In my lifetime I don’t know of anyone who has borne more fruit than Carmen Miranda. OK. Laugh for a moment. After all she was “The Lady in the Tutti Frutti Hat.” But she was also the most vivacious person I have ever witnessed. Her eyes were so big and bright and her beaming smile was as large as any movie theater screen she ever graced. The joyful electricity of her inner-spirit was also vividly expressed through the brightly-colored costumes she created for herself, and the energizing ever-happy samba songs she sang and danced to with great gusto.

Everything about Carmen Miranda painted a radiant portrait of a person who was fully in-touch with herself, with the Spirit of God within her, and who was fully alive. She wasn’t afraid to live her feelings and to live life as God intended. She was a living branch that shook the Vine!

If we are to be living branches on the true Vine, we have to be fully in-touch with our feelings—all of our feelings—like Carmen Miranda seemed to be. Joy was her trademark emotion, but she was often serious and even explosively angry in her film portrayals. One moment, bright as day, she could be singing and dancing to “I Yi Yi Yi Yi (I Like You very Much)” and the next moment she could be chasing Caesar Romero around a casino like a wildcat after a rabbit.

I realize that movie portrayals are partly fictional, but Miranda was brought into American films to largely portray herself. In her first film, “Down Argentine Way” she is featured as Carmen Miranda, Brazilian entertainer extraordinaire. Likewise in her second film, “That Night in Rio,” she also plays the role as Carmen. In documentaries about her, people who knew her say that she was very much an effervescent person. They say that when people walked into a room where she was present—even before she was famous—they were naturally drawn to her positive spirit.

There was nothing bland or gray about Carmen Miranda. She wore her feelings like a vivid rainbow. Unfortunately, many of us in Western culture do not do the same. We are taught to be reserved and stoic. We are told not to wear our hearts on our sleeves, and we learn at a very young age to control—and hide-- our feelings from others. Many of us then grow into adults who are like colorless rainbows. We are simply gray and there’s nothing attractive or enticing about a gray rainbow.

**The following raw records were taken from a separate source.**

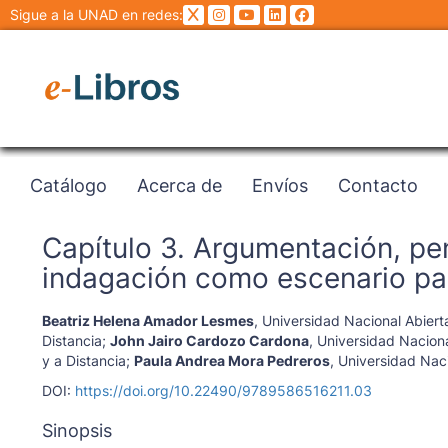
Sigue a la UNAD en redes:
Catálogo
Acerca de
Envíos
Contacto
Capítulo 3. Argumentación, pe
indagación como escenario par
Beatriz Helena Amador Lesmes
,
Universidad Nacional Abierta
Distancia
;
John Jairo Cardozo Cardona
,
Universidad Naciona
y a Distancia
;
Paula Andrea Mora Pedreros
,
Universidad Naci
DOI:
https://doi.org/10.22490/9789586516211.03
Sinopsis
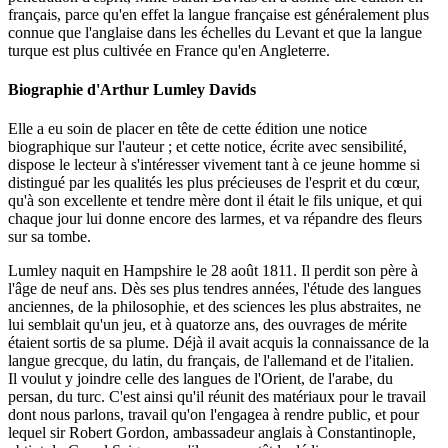
français, parce qu'en effet la langue française est généralement plus
connue que l'anglaise dans les échelles du Levant et que la langue
turque est plus cultivée en France qu'en Angleterre.
Biographie d'Arthur Lumley Davids
Elle a eu soin de placer en tête de cette édition une notice
biographique sur l'auteur ; et cette notice, écrite avec sensibilité,
dispose le lecteur à s'intéresser vivement tant à ce jeune homme si
distingué par les qualités les plus précieuses de l'esprit et du cœur,
qu'à son excellente et tendre mère dont il était le fils unique, et qui
chaque jour lui donne encore des larmes, et va répandre des fleurs
sur sa tombe.
Lumley naquit en Hampshire le 28 août 1811. Il perdit son père à
l'âge de neuf ans. Dès ses plus tendres années, l'étude des langues
anciennes, de la philosophie, et des sciences les plus abstraites, ne
lui semblait qu'un jeu, et à quatorze ans, des ouvrages de mérite
étaient sortis de sa plume. Déjà il avait acquis la connaissance de la
langue grecque, du latin, du français, de l'allemand et de l'italien.
Il voulut y joindre celle des langues de l'Orient, de l'arabe, du
persan, du turc. C'est ainsi qu'il réunit des matériaux pour le travail
dont nous parlons, travail qu'on l'engagea à rendre public, et pour
lequel sir Robert Gordon, ambassadeur anglais à Constantinople,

If we want to be fully alive as vibrant branches on the True Vine, we have to be in-touch with ourselves and all of our feelings. This includes those feelings we have designated as “good” or “bad.” All we have to do is ask the Holy Spirit to help us. Once we allow the Spirit to come alive within us, we will gradually begin to experience and express our unique rainbow of feelings. Feelings animate us and bring us to life. They cast out the gray of cardboard cut-out people and bring the limitless vivid colors of our personalities to light. When we are fully aware of our feelings, we come alive as the real people that God created us to be. We then become real, thriving branches on the True Vine, like Carmen Miranda was.